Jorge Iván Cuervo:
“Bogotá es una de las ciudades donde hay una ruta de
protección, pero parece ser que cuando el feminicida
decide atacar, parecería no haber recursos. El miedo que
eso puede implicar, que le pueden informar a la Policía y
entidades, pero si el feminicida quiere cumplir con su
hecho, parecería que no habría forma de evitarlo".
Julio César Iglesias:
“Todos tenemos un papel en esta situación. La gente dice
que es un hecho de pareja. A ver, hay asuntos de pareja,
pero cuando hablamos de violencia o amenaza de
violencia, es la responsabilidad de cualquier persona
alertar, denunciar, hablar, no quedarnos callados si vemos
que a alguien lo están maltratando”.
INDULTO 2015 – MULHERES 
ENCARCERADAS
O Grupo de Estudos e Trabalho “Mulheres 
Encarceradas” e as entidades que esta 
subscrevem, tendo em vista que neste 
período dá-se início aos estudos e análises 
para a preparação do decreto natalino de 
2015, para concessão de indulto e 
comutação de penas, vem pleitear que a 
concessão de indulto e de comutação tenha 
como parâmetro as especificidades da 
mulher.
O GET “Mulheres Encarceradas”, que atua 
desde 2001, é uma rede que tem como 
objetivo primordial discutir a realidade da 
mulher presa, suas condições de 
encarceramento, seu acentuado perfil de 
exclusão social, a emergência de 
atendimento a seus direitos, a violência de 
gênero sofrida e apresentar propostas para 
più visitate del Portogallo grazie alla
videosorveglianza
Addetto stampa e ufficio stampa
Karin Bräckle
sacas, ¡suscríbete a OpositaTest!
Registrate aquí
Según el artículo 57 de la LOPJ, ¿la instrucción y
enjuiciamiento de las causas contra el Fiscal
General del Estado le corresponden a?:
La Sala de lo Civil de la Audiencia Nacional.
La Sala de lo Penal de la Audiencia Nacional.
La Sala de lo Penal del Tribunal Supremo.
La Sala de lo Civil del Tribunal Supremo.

^^^^^^^^

• Work task
Copy the entire listing exactly. Do not skip a line.

• Your solution
Jorge Iván Cuervo:
“Bogotá es una de las ciudades donde hay una ruta de
protección, pero parece ser que cuando el feminicida
decide atacar, parecería no haber recursos. El miedo que
eso puede implicar, que le pueden informar a la Policía y
entidades, pero si el feminicida quiere cumplir con su
hecho, parecería que no habría forma de evitarlo".
Julio César Iglesias:
“Todos tenemos un papel en esta situación. La gente dice
que es un hecho de pareja. A ver, hay asuntos de pareja,
pero cuando hablamos de violencia o amenaza de
violencia, es la responsabilidad de cualquier persona
alertar, denunciar, hablar, no quedarnos callados si vemos
que a alguien lo están maltratando”.
INDULTO 2015 – MULHERES 
ENCARCERADAS
O Grupo de Estudos e Trabalho “Mulheres 
Encarceradas” e as entidades que esta 
subscrevem, tendo em vista que neste 
período dá-se início aos estudos e análises 
para a preparação do decreto natalino de 
2015, para concessão de indulto e 
comutação de penas, vem pleitear que a 
concessão de indulto e de comutação tenha 
como parâmetro as especificidades da 
mulher.
O GET “Mulheres Encarceradas”, que atua 
desde 2001, é uma rede que tem como 
objetivo primordial discutir a realidade da 
mulher presa, suas condições de 
encarceramento, seu acentuado perfil de 
exclusão social, a emergência de 
atendimento a seus direitos, a violência de 
gênero sofrida e apresentar propostas para 
più visitate del Portogallo grazie alla
videosorveglianza
Addetto stampa e ufficio stampa
Karin Bräckle
sacas, ¡suscríbete a OpositaTest!
Registrate aquí
Según el artículo 57 de la LOPJ, ¿la instrucción y
enjuiciamiento de las causas contra el Fiscal
General del Estado le corresponden a?:
La Sala de lo Civil de la Audiencia Nacional.
La Sala de lo Penal de la Audiencia Nacional.
La Sala de lo Penal del Tribunal Supremo.
La Sala de lo Civil del Tribunal Supremo.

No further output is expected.